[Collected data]
§

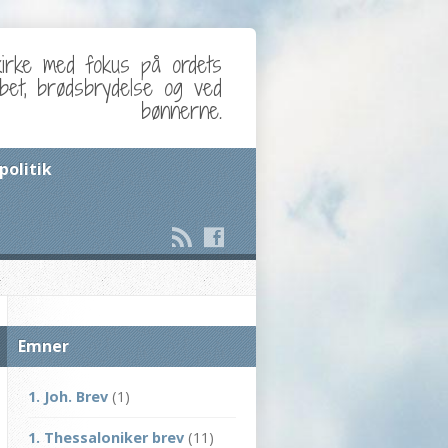
kirke med fokus på ordets
abet, brødsbrydelse og ved
bønnerne.
politik
Emner
1. Joh. Brev
(1)
1. Thessaloniker brev
(11)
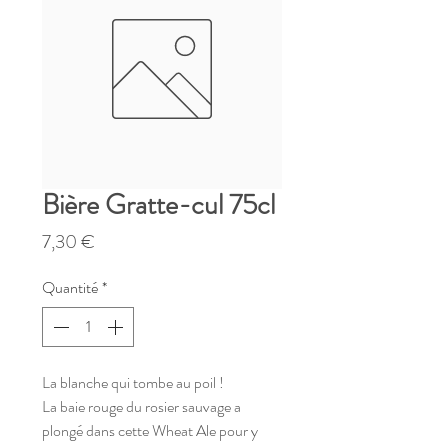
Bière Gratte-cul 75cl
Prix
7,30 €
Quantité
*
La blanche qui tombe au poil !
La baie rouge du rosier sauvage a
plongé dans cette Wheat Ale pour y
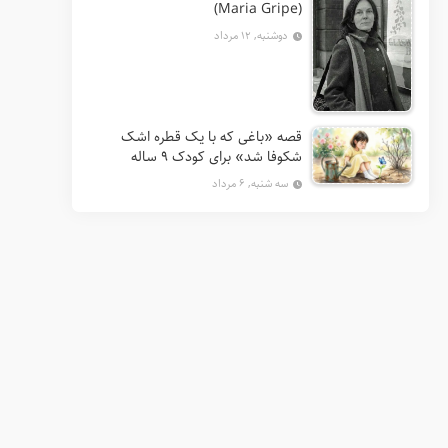
(Maria Gripe)
دوشنبه, ۱۲ مرداد
قصه «باغی که با یک قطره اشک
شکوفا شد» برای کودک ۹ ساله
سه شنبه, ۶ مرداد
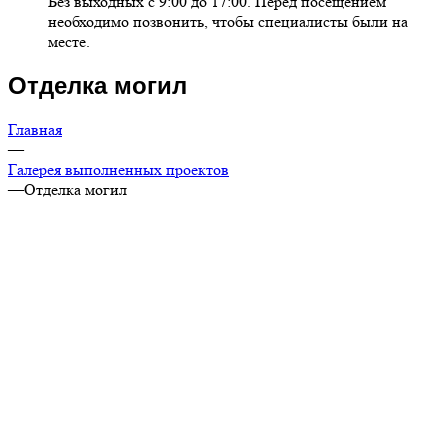
Без выходных с 9:00 до 17:00. Перед посещением
необходимо позвонить, чтобы специалисты были на
месте.
Отделка могил
Главная
—
Галерея выполненных проектов
—
Отделка могил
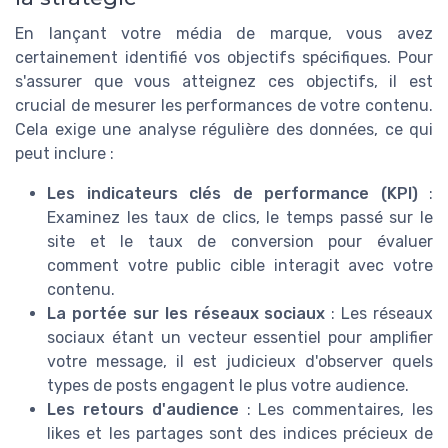
En lançant votre média de marque, vous avez
certainement identifié vos objectifs spécifiques. Pour
s'assurer que vous atteignez ces objectifs, il est
crucial de mesurer les performances de votre contenu.
Cela exige une analyse régulière des données, ce qui
peut inclure :
Les indicateurs clés de performance (KPI)
:
Examinez les taux de clics, le temps passé sur le
site et le taux de conversion pour évaluer
comment votre public cible interagit avec votre
contenu.
La portée sur les réseaux sociaux
: Les réseaux
sociaux étant un vecteur essentiel pour amplifier
votre message, il est judicieux d'observer quels
types de posts engagent le plus votre audience.
Les retours d'audience
: Les commentaires, les
likes et les partages sont des indices précieux de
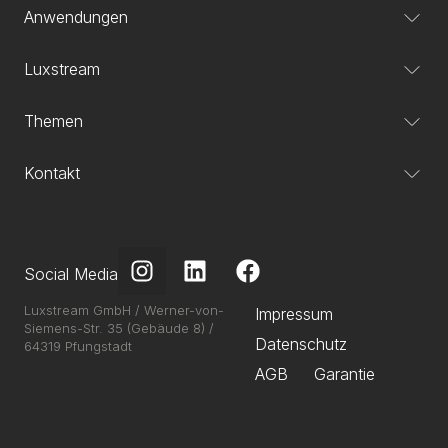
Anwendungen
Luxstream
Themen
Kontakt
Social Media
Luxstream GmbH / Werner-von-
Impressum
Siemens-Str. 35 (Gebäude 8) /
Datenschutz
64319 Pfungstadt
AGB
Garantie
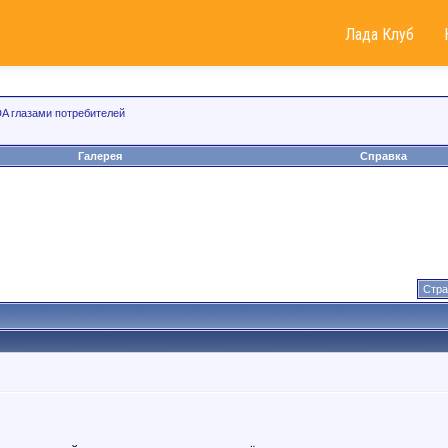
Лада Клуб
A глазами потребителей
Галерея
Справка
Стра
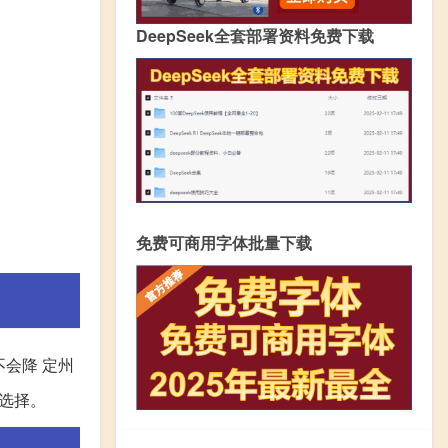
DeepSeek全套部署资料免费下载
免费可商用字体批量下载
不会降 定州
选择。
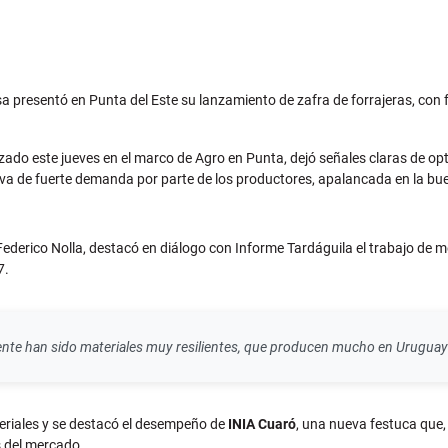
sa presentó en Punta del Este su lanzamiento de zafra de forrajeras, con
lizado este jueves en el marco de Agro en Punta, dejó señales claras de o
a de fuerte demanda por parte de los productores, apalancada en la bu
. Federico Nolla, destacó en diálogo con Informe Tardáguila el trabajo de m
7.
lmente han sido materiales muy resilientes, que producen mucho en Urugua
eriales y se destacó el desempeño de
INIA Cuaró
, una nueva festuca que,
s del mercado.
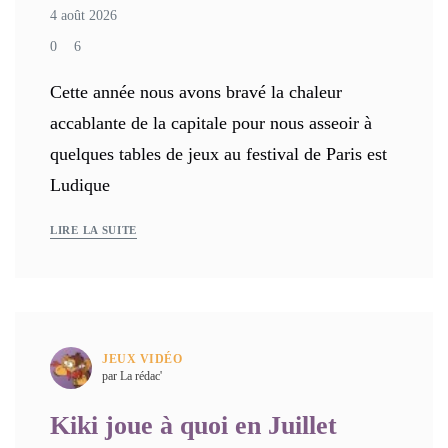
4 août 2026
0
6
Cette année nous avons bravé la chaleur
accablante de la capitale pour nous asseoir à
quelques tables de jeux au festival de Paris est
Ludique
LIRE LA SUITE
JEUX VIDÉO
par La rédac'
Kiki joue à quoi en Juillet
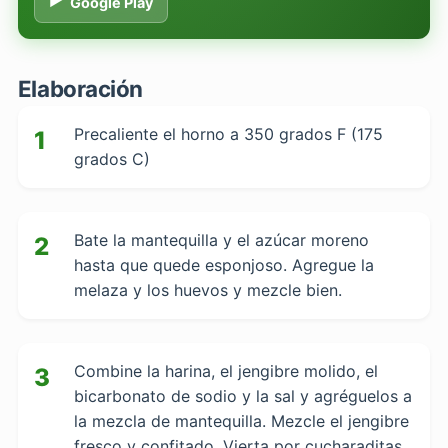
Google Play
Elaboración
Precaliente el horno a 350 grados F (175
1
grados C)
Bate la mantequilla y el azúcar moreno
2
hasta que quede esponjoso. Agregue la
melaza y los huevos y mezcle bien.
Combine la harina, el jengibre molido, el
3
bicarbonato de sodio y la sal y agréguelos a
la mezcla de mantequilla. Mezcle el jengibre
fresco y confitado. Vierta por cucharaditas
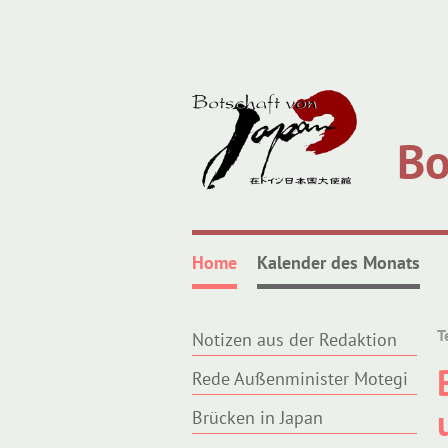
Bo
Home
Kalender des Monats
T
Notizen aus der Redaktion
Rede Außenminister Motegi
Brücken in Japan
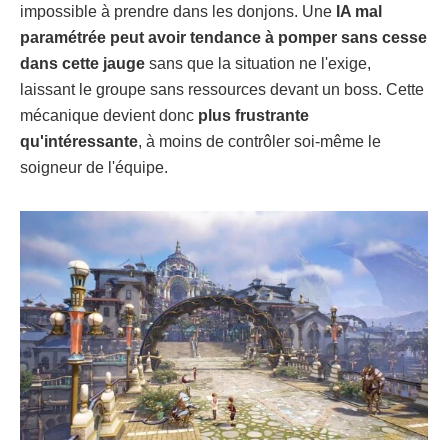
impossible à prendre dans les donjons. Une
IA mal
paramétrée peut avoir tendance à pomper sans cesse
dans cette jauge
sans que la situation ne l'exige,
laissant le groupe sans ressources devant un boss. Cette
mécanique devient donc
plus frustrante
qu'intéressante
, à moins de contrôler soi-même le
soigneur de l'équipe.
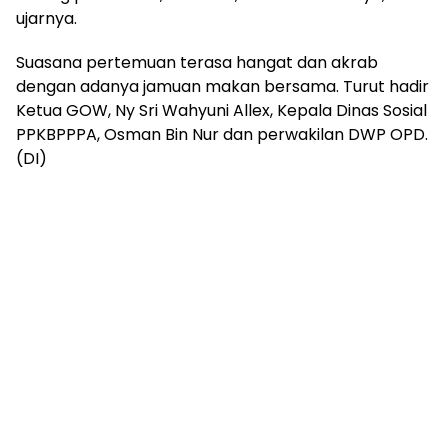
ujarnya.
Suasana pertemuan terasa hangat dan akrab
dengan adanya jamuan makan bersama. Turut hadir
Ketua GOW, Ny Sri Wahyuni Allex, Kepala Dinas Sosial
PPKBPPPA, Osman Bin Nur dan perwakilan DWP OPD.
(DI)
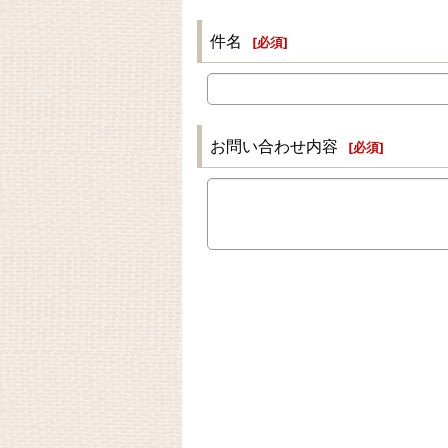
件名
[
必須
]
お問い合わせ内容
[
必須
]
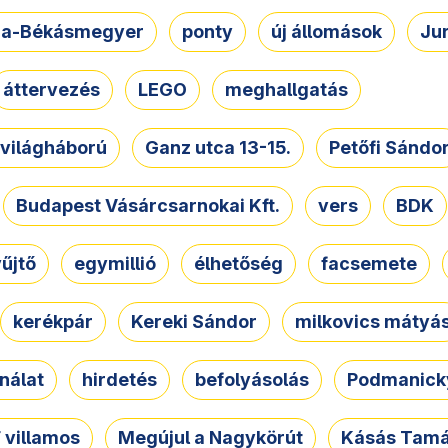
a-Békásmegyer
ponty
új állomások
Ju
áttervezés
LEGO
meghallgatás
. világháború
Ganz utca 13-15.
Petőfi Sándo
Budapest Vásárcsarnokai Kft.
vers
BDK
űjtő
egymillió
élhetőség
facsemete
kerékpár
Kereki Sándor
milkovics mátyá
nálat
hirdetés
befolyásolás
Podmanicky
 villamos
Megújul a Nagykörút
Kásás Tam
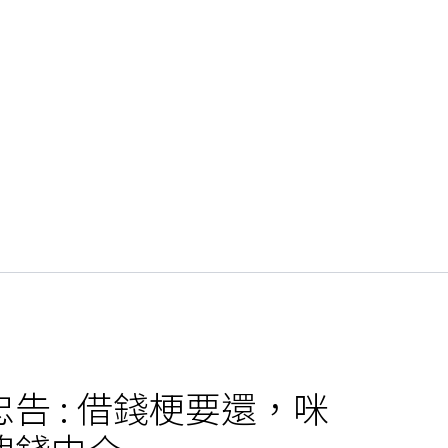
議則不受影響。對於向繳足款股本
人或保證人本人向法庭申請濟助時，
或立法局所訂的其他利率，即可單憑
均公平。對於向繳足款股本不少於
忠告 : 借錢梗要還，咪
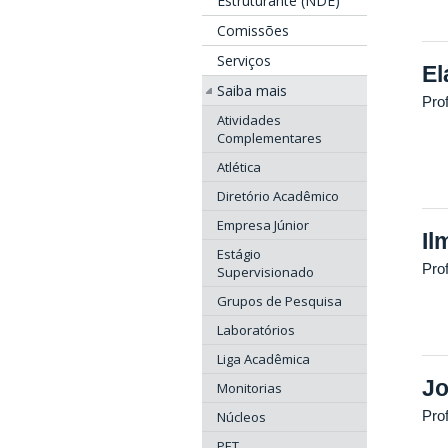
Estruturante (NDE)
Comissões
Serviços
El
Saiba mais
Prof
Atividades
Complementares
Atlética
Diretório Acadêmico
Empresa Júnior
Il
Estágio
Prof
Supervisionado
Grupos de Pesquisa
Laboratórios
Liga Acadêmica
Jo
Monitorias
Prof
Núcleos
PET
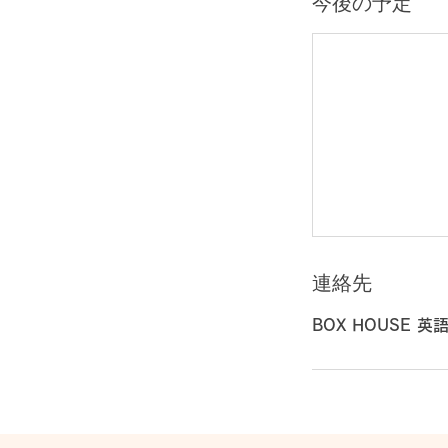
今後の予定
連絡先
BOX HOUSE 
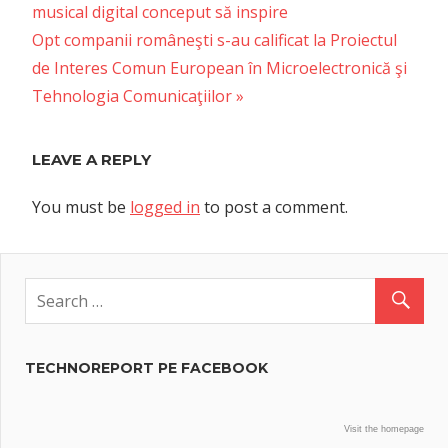
Post:
musical digital conceput să inspire
navigation
Next
Opt companii româneşti s-au calificat la Proiectul
Post:
de Interes Comun European în Microelectronică şi
Tehnologia Comunicaţiilor
LEAVE A REPLY
You must be
logged in
to post a comment.
TECHNOREPORT PE FACEBOOK
Visit the homepage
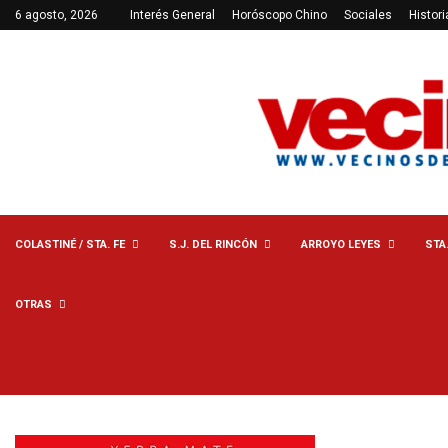
6 agosto, 2026
Interés General
Horóscopo Chino
Sociales
Histori
COLASTINÉ / STA. FE
S.J. DEL RINCÓN
ARROYO LEYES
STA
OTRAS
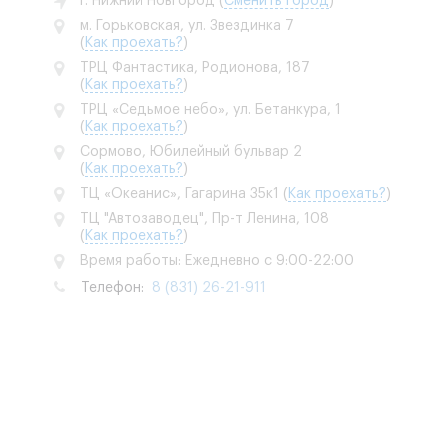
г. Нижний Новгород
(
Сменить город
)
м. Горьковская, ул. Звездинка 7
(
Как проехать?
)
ТРЦ Фантастика, Родионова, 187
(
Как проехать?
)
ТРЦ «Седьмое небо», ул. Бетанкура, 1
(
Как проехать?
)
Сормово, Юбилейный бульвар 2
(
Как проехать?
)
ТЦ «Океанис», Гагарина 35к1
(
Как проехать?
)
ТЦ "Автозаводец", Пр-т Ленина, 108
(
Как проехать?
)
Время работы: Ежедневно с 9:00-22:00
Телефон:
8 (831) 26-21-911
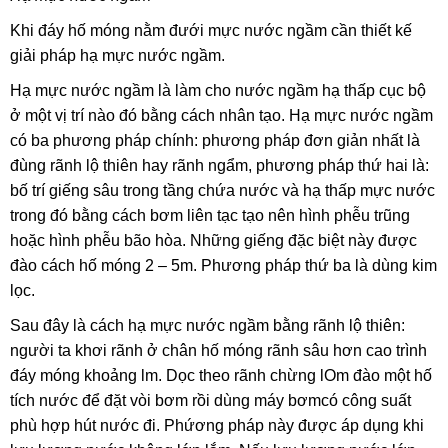
Khi đáy hố móng nằm đưới mực nước ngầm cần thiết kế
giải pháp hạ mực nước ngầm.
Hạ mực nước ngầm là làm cho nước ngầm hạ thấp cục bộ
ở một vị trí nào đó bằng cách nhân tạo. Hạ mực nước ngầm
có ba phương pháp chính: phương pháp đơn giản nhất là
đùng rãnh lộ thiên hay rãnh ngẩm, phương pháp thứ hai là:
bố trí giếng sâu trong tầng chứa nước và hạ thấp mực nước
trong đó bằng cách bơm liên tạc tạo nên hình phễu trũng
hoặc hình phễu bão hòa. Những
giếng đặc biệt này được
đào cách hố móng 2 – 5m. Phương pháp thứ ba là dùng kim
lọc.
Sau đây là cách hạ mực nước ngầm bằng rãnh lộ thiên:
người ta khơi rãnh ở chân hố móng rãnh sâu hơn cao trình
đáy móng khoảng lm. Dọc theo rãnh chừng lOm đào một hố
tích nước để đặt vòi bơm rồi dùng máy bơmcó công suất
phù hợp hút nước đi. Phứơng pháp này được áp dụng khi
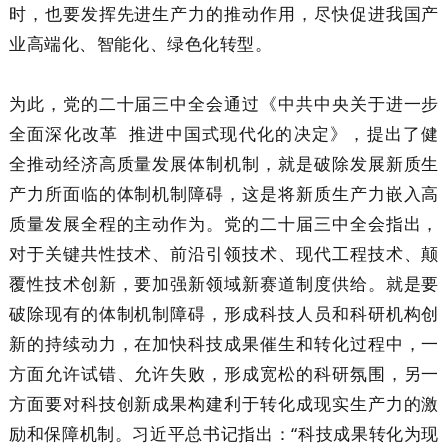
时，也要发挥先进生产力的推动作用，尽快促进我国产
业高端化、智能化、绿色化转型。
为此，党的二十届三中全会通过《中共中央关于进一步
全面深化改革 推进中国式现代化的决定》，提出了健
全推动经济高质量发展体制机制，就是破除发展新质生
产力所面临的体制机制障碍，这是将新质生产力嵌入高
质量发展全程的主动作为。党的二十届三中全会指出，
对于关键共性技术、前沿引领技术、现代工程技术、颠
覆性技术创新，要加强新领域新赛道制度供给。就是要
破除现有的体制机制障碍，形成科技人员和科研机构创
新的持续动力，在加快科技成果催生和转化过程中，一
方面允许试错、允许失败，形成宽松的科研氛围，另一
方面要对科技创新成果构建利于转化成现实生产力的激
励和保障机制。习近平总书记指出：“科技成果转化为现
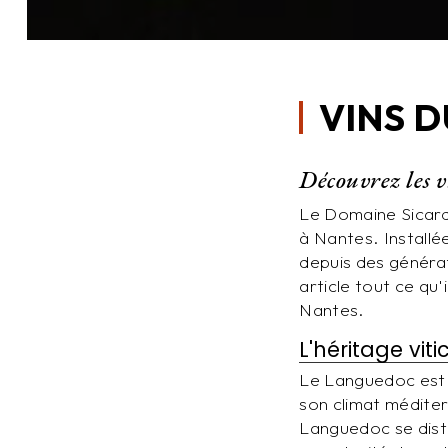
VINS 
Découvrez les 
Le Domaine Sicard
à Nantes. Installé
depuis des générat
article tout ce qu
Nantes.
L'héritage vi
Le Languedoc est l
son climat méditer
Languedoc se distin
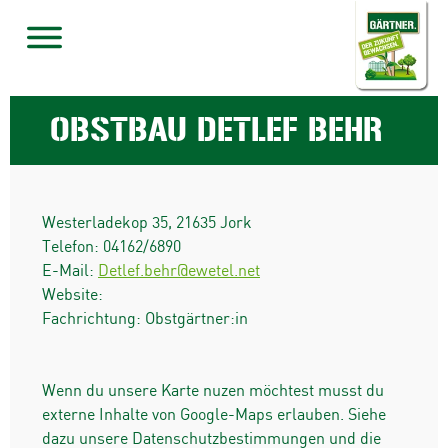
OBSTBAU DETLEF BEHR
Westerladekop 35
,
21635
Jork
Telefon:
04162/6890
E-Mail:
Detlef.behr@ewetel.net
Website:
Fachrichtung: Obstgärtner:in
Wenn du unsere Karte nuzen möchtest musst du
externe Inhalte von Google-Maps erlauben. Siehe
dazu unsere Datenschutzbestimmungen und die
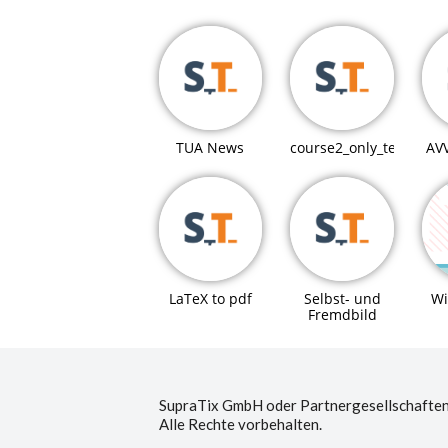
TUA News
course2_only_teaching
AV
LaTeX to pdf
Selbst- und
Wi
Fremdbild
SupraTix GmbH oder Partnergesellschaften
Alle Rechte vorbehalten.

§

- [TASK]:
Output exactly those lines of the data above that run from the line with "de Interes Comun" up to and including the line with "tích nước để". No pictures go in.

- [REPLY TO THE TASK]:
de Interes Comun European în Microelectronică şi
Tehnologia Comunicaţiilor
LEAVE A REPLY
You must be
logged in
to post a comment.
TECHNOREPORT PE FACEBOOK
Visit the homepage
6 agosto, 2026
Interés General
Horóscopo Chino
Sociales
Histori
COLASTINÉ / STA. FE
S.J. DEL RINCÓN
ARROYO LEYES
STA
OTRAS
г. Нижний Новгород
(
Сменить город
)
м. Горьковская, ул. Звездинка 7
(
Как проехать?
)
ТРЦ Фантастика, Родионова, 187
(
Как проехать?
)
ТРЦ «Седьмое небо», ул. Бетанкура, 1
(
Как проехать?
)
Сормово, Юбилейный бульвар 2
(
Как проехать?
)
ТЦ «Океанис», Гагарина 35к1
(
Как проехать?
)
ТЦ "Автозаводец", Пр-т Ленина, 108
(
Как проехать?
)
Время работы: Ежедневно с 9:00-22:00
Телефон:
8 (831) 26-21-911
Khi đáy hố móng nằm đưới mực nước ngầm cần thiết kế
giải pháp hạ mực nước ngầm.
Hạ mực nước ngầm là làm cho nước ngầm hạ thấp cục bộ
ở một vị trí nào đó bằng cách nhân tạo. Hạ mực nước ngầm
có ba phương pháp chính: phương pháp đơn giản nhất là
đùng rãnh lộ thiên hay rãnh ngẩm, phương pháp thứ hai là:
bố trí giếng sâu trong tầng chứa nước và hạ thấp mực nước
trong đó bằng cách bơm liên tạc tạo nên hình phễu trũng
hoặc hình phễu bão hòa. Những
giếng đặc biệt này được
đào cách hố móng 2 – 5m. Phương pháp thứ ba là dùng kim
lọc.
Sau đây là cách hạ mực nước ngầm bằng rãnh lộ thiên:
người ta khơi rãnh ở chân hố móng rãnh sâu hơn cao trình
đáy móng khoảng lm. Dọc theo rãnh chừng lOm đào một hố
tích nước để đặt vòi bơm rồi dùng máy bơmcó công suất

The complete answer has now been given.